You refresh the page manually, scroll down, and watch hundreds more items load. But your scraper sees none of them.
If this sounds familiar, you’ve just encountered infinite scroll—and it breaks traditional web scrapers in a very specific way.
The good news is once you understand why infinite scroll defeats most scrapers, fixing it takes about 2 minutes in a web scraping tool like Octoparse.
This guide shows you exactly what’s happening under the hood and four proven methods to scrape every single item from infinite scroll pages.
What Is Infinite Scroll (And Why Does It Break Scrapers?)
Infinite scroll, sometimes called “endless scroll” or “lazy loading”, is a web design pattern where new content loads automatically as you scroll down the page. Instead of clicking “Next Page,” you just keep scrolling, and more items appear.
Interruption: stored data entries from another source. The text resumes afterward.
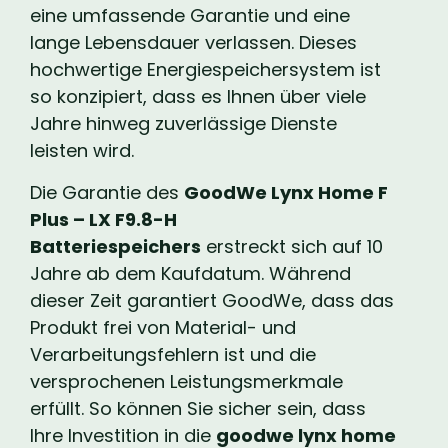
eine umfassende Garantie und eine
lange Lebensdauer verlassen. Dieses
hochwertige Energiespeichersystem ist
so konzipiert, dass es Ihnen über viele
Jahre hinweg zuverlässige Dienste
leisten wird.
Die Garantie des
GoodWe Lynx Home F
Plus – LX F9.8-H
Batteriespeichers
erstreckt sich auf 10
Jahre ab dem Kaufdatum. Während
dieser Zeit garantiert GoodWe, dass das
Produkt frei von Material- und
Verarbeitungsfehlern ist und die
versprochenen Leistungsmerkmale
erfüllt. So können Sie sicher sein, dass
Ihre Investition in die
goodwe lynx home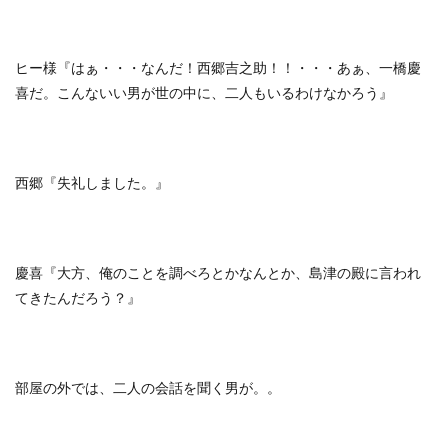
ヒー様『はぁ・・・なんだ！西郷吉之助！！・・・あぁ、一橋慶
喜だ。こんないい男が世の中に、二人もいるわけなかろう』
西郷『失礼しました。』
慶喜『大方、俺のことを調べろとかなんとか、島津の殿に言われ
てきたんだろう？』
部屋の外では、二人の会話を聞く男が。。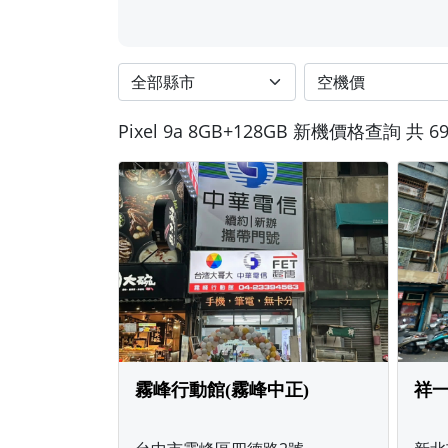
Pixel 9a 8GB+128GB 新機價格查詢
共 6
霧峰行動館(霧峰中正)
祥一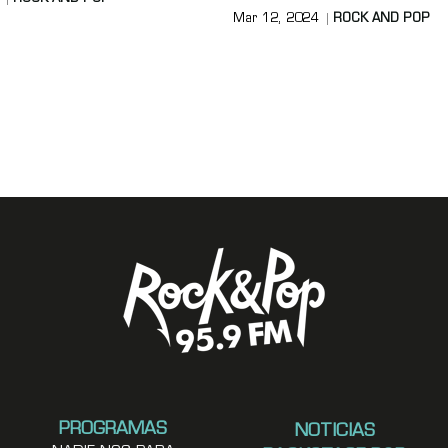
Mar 12, 2024
ROCK AND POP
PROGRAMAS
NOTICIAS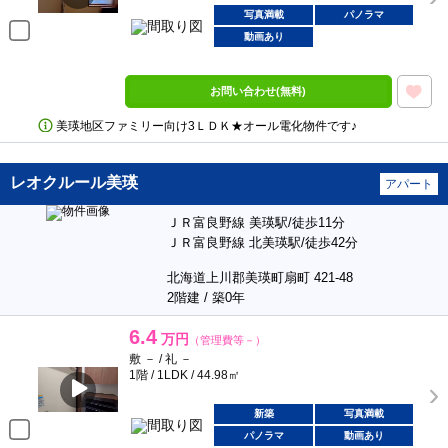
写真満載
パノラマ
動画あり
お問い合わせ(無料)
美瑛地区ファミリー向け3ＬＤＫ★オール電化物件です♪
レオクルール美瑛
アパート
ＪＲ富良野線 美瑛駅/徒歩11分
ＪＲ富良野線 北美瑛駅/徒歩42分
北海道上川郡美瑛町扇町 421-48
2階建 / 築0年
6.4
万円
（管理費等－）
敷 － / 礼 －
1階 / 1LDK / 44.98㎡
新築
写真満載
パノラマ
動画あり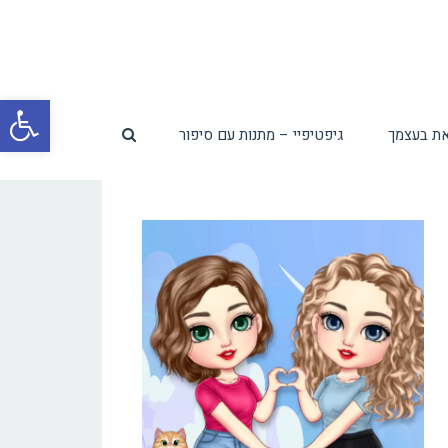
פת
ת בעצמך
גיפטיפיי – מתנות עם סיפור
סרג
נגי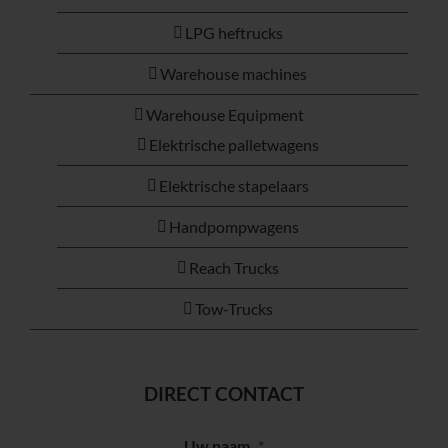
LPG heftrucks
Warehouse machines
Warehouse Equipment
Elektrische palletwagens
Elektrische stapelaars
Handpompwagens
Reach Trucks
Tow-Trucks
DIRECT CONTACT
Uw naam
*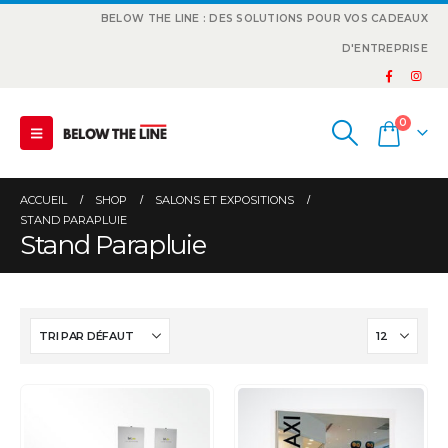
BELOW THE LINE : DES SOLUTIONS POUR VOS CADEAUX
D'ENTREPRISE
0
ACCUEIL
SHOP
SALONS ET EXPOSITIONS
STAND PARAPLUIE
Stand Parapluie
According to the Nielsen Norman Group, infinite scroll increases user engagement on content-discovery sites but can frustrate users looking for specific items. For web scrapers, it creates a specific technical challenge.
You’ve seen this on:
- Social media feeds (Twitter/X, Facebook, Instagram)
- E-commerce category pages (Amazon search results, Etsy)
- Job boards (LinkedIn Jobs, Indeed)
- Image galleries (Pinterest, Behance)
- Review sections (Google Maps reviews, Yelp)
Why websites use it: It keeps users engaged longer. No page loads, no waiting—just smooth, continuous content. Google’s Web Dev guidelines note that infinite scroll, when combined with lazy loading, can significantly improve initial page load performance.
Why it breaks scrapers: Traditional scrapers make a single HTTP request and parse whatever HTML comes back. With infinite scroll, that initial HTML only contains the first batch of items (often 10-30). The rest doesn’t exist yet—it only loads when JavaScript detects you’ve scrolled to the bottom.
A basic scraper doesn’t scroll. It doesn’t run JavaScript. So it only sees what’s loaded initially.
When you visit an infinite scroll page, here’s what happens:
- Initial load: Browser receives HTML with first 20-30 items
- You scroll: JavaScript detects you’ve reached the bottom (using the Intersection Observer API)
- AJAX request: Browser sends a background request for more data
- DOM update: New items are injected into the page
- Repeat: Steps 2-4 continue until you stop scrolling or run out of content
A web scraper that only does Step 1 will only ever see those first 20-30 items.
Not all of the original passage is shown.